Xiang Weixi, Li Zhaoxin, Sun Qixin, Chai Xiujuan, Sun Tan
Agricultural Information Institute, Chinese Academy of Agricultural Sciences, Beijing 100081, China.
Key Laboratory of Agricultural Big Data, Ministry of Agriculture and Rural Affairs, Beijing 100081, China.
Animals (Basel). 2025 Aug 24;15(17):2485. doi: 10.3390/ani15172485.
Accurate genomic prediction of complex phenotypes is crucial for accelerating genetic progress in swine breeding. However, conventional methods like Genomic Best Linear Unbiased Prediction (GBLUP) face limitations in capturing complex non-additive effects that contribute significantly to phenotypic variation, restricting the potential accuracy of phenotype prediction. To address this challenge, we introduce a novel framework based on a self-supervised, pre-trained encoder-only Transformer model. Its core novelty lies in tokenizing SNP sequences into non-overlapping 6-mers (sequences of 6 SNPs), enabling the model to directly learn local haplotype patterns instead of treating SNPs as independent markers.
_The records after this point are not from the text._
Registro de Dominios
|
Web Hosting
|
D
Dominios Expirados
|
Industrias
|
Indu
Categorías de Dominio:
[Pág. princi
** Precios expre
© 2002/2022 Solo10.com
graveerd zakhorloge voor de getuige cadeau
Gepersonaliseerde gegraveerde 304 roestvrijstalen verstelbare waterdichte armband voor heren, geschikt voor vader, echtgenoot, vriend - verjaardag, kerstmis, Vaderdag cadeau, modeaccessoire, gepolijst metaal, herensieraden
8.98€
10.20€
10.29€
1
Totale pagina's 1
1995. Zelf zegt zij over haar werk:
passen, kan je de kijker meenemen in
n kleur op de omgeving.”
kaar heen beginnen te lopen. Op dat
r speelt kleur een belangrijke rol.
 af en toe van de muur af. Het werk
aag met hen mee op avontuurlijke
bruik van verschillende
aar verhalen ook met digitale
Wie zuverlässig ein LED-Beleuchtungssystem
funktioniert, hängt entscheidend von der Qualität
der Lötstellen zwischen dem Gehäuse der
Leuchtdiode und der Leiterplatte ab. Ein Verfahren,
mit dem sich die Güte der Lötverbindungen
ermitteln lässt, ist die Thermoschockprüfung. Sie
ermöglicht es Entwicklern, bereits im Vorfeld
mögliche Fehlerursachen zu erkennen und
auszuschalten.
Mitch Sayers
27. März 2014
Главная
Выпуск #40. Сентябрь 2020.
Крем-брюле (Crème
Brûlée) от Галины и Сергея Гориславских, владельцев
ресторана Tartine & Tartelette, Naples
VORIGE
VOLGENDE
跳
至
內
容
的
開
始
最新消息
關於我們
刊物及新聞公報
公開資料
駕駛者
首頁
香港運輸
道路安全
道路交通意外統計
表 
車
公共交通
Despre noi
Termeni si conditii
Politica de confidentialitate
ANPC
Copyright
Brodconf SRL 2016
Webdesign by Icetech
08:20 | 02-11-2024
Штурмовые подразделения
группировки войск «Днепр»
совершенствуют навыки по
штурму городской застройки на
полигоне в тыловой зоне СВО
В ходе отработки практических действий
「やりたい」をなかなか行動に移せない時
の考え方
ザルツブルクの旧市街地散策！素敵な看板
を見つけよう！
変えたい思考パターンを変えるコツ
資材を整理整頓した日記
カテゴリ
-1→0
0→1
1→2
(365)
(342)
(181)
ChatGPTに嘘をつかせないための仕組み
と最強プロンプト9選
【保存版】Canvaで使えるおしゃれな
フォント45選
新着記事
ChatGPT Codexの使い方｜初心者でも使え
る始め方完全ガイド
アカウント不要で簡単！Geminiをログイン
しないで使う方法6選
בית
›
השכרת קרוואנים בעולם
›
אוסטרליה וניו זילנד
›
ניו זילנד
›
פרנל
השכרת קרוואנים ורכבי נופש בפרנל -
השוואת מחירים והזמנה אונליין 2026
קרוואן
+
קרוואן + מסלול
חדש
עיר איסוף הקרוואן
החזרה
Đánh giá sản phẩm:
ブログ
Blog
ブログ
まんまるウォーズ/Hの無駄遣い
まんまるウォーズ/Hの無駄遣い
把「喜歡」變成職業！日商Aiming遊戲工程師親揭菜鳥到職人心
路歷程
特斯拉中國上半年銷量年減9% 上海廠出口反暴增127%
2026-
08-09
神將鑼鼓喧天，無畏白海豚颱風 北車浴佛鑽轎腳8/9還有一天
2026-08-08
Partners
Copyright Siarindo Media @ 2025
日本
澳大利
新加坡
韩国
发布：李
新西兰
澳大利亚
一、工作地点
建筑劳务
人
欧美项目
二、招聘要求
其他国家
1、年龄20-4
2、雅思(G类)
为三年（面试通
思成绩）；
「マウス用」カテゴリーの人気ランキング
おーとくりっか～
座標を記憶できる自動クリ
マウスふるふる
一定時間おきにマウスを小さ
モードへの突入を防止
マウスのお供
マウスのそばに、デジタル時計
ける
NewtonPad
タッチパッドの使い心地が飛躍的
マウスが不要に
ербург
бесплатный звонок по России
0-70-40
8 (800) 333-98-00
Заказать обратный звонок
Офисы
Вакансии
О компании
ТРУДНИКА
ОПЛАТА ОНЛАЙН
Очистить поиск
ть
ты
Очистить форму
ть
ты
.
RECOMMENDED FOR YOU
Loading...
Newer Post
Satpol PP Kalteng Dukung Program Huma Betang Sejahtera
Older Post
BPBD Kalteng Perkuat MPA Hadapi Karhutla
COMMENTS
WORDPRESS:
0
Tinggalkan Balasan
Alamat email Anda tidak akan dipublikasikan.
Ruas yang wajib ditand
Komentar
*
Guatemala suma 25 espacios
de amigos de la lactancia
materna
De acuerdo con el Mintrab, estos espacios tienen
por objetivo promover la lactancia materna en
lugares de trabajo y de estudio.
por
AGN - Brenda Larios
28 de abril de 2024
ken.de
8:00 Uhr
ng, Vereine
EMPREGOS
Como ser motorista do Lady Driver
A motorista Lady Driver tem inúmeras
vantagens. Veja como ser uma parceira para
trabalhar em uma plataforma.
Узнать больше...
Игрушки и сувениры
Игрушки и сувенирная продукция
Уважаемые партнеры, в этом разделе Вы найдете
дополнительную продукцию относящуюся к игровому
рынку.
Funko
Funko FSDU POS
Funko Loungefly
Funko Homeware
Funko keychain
The model first undergoes self-supervised pre-training on the unlabeled version of the same SNP dataset used for subsequent fine-tuning, learning intrinsic genomic representations through a masked 6-mer prediction task. Subsequently, the pre-trained model is fine-tuned on labeled data to predict phenotypic values for specific economic traits. Experimental validation demonstrates that our proposed model consistently outperforms baseline methods, including GBLUP and a Transformer of the same architecture trained from scratch (without pre-training), in prediction accuracy across key economic traits. This outperformance suggests the model's capacity to capture non-linear genetic signals missed by linear models. This research contributes not only a new, more accurate methodology for genomic phenotype prediction but also validates the potential of self-supervised learning to decipher complex genomic patterns for direct application in breeding programs. Ultimately, this approach offers a powerful new tool to enhance the rate of genetic gain in swine production by enabling more precise selection based on predicted phenotypes.
复杂表型的准确基因组预测对于加快猪育种的遗传进展至关重要。然而,像基因组最佳线性无偏预测(GBLUP)这样的传统方法在捕捉对表型变异有重大贡献的复杂非加性效应方面存在局限性,限制了表型预测的潜在准确性。为了应对这一挑战,我们引入了一种基于自监督、仅预训练编码器的Transformer模型的新颖框架。其核心新颖之处在于将单核苷酸多态性(SNP)序列分割为不重叠的6聚体(6个SNP的序列),使模型能够直接学习局部单倍型模式,而不是将SNP视为独立标记。该模型首先在用于后续微调的相同SNP数据集的未标记版本上进行自监督预训练,通过掩蔽6聚体预测任务学习内在基因组表示。随后,对预训练模型在标记数据上进行微调,以预测特定经济性状的表型值。实验验证表明,我们提出的模型在关键经济性状的预测准确性方面始终优于基线方法,包括GBLUP和从零开始训练(无预训练)的相同架构的Transformer。这种优异表现表明该模型能够捕捉线性模型遗漏的非线性遗传信号。这项研究不仅为基因组表型预测贡献了一种新的、更准确的方法,还验证了自监督学习在破译复杂基因组模式以直接应用于育种计划方面的潜力。最终,这种方法提供了一个强大的新工具,通过基于预测表型进行更精确的选择来提高猪生产中的遗传增益率。